### TASK DETAILS
Would you please restate the data exactly as it stands, apart from the pictures?

BEGIN DATA FOR REVIEW

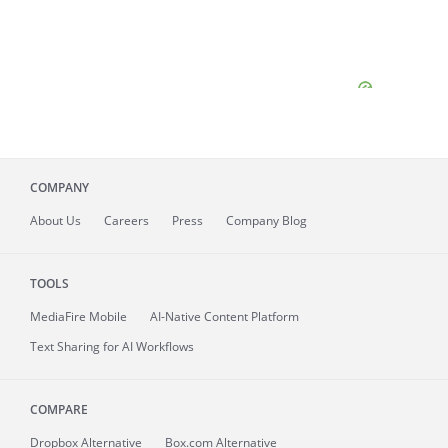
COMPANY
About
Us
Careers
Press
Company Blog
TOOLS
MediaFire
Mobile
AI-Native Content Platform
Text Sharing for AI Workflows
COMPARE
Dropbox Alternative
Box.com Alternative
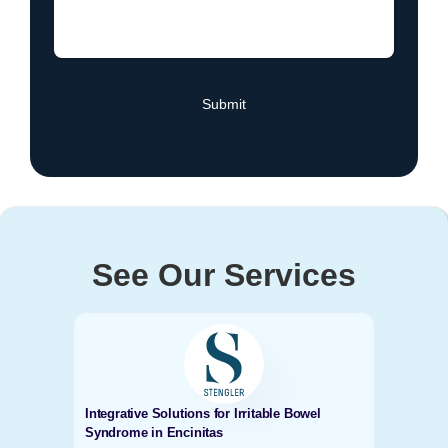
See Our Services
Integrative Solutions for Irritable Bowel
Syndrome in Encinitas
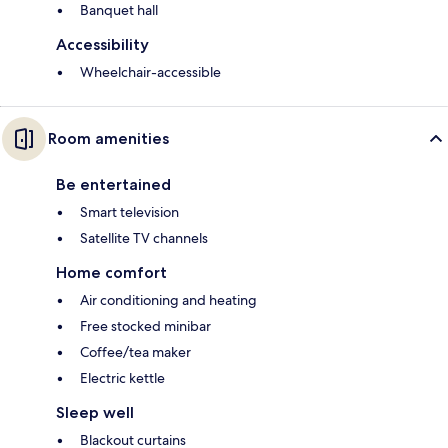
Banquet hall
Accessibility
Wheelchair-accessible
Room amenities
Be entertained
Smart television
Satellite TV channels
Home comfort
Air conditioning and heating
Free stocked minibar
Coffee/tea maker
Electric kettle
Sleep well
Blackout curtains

END DATA FOR REVIEW

### WRITTEN ANSWER
COMPANY
About
Us
Careers
Press
Company Blog
TOOLS
MediaFire
Mobile
AI-Native Content Platform
Text Sharing for AI Workflows
COMPARE
Dropbox Alternative
Box.com Alternative
See Our Services
Integrative Solutions for Irritable Bowel
Syndrome in Encinitas
Banquet hall
Accessibility
Wheelchair-accessible
Room amenities
Be entertained
Smart television
Satellite TV channels
Home comfort
Air conditioning and heating
Free stocked minibar
Coffee/tea maker
Electric kettle
Sleep well
Blackout curtains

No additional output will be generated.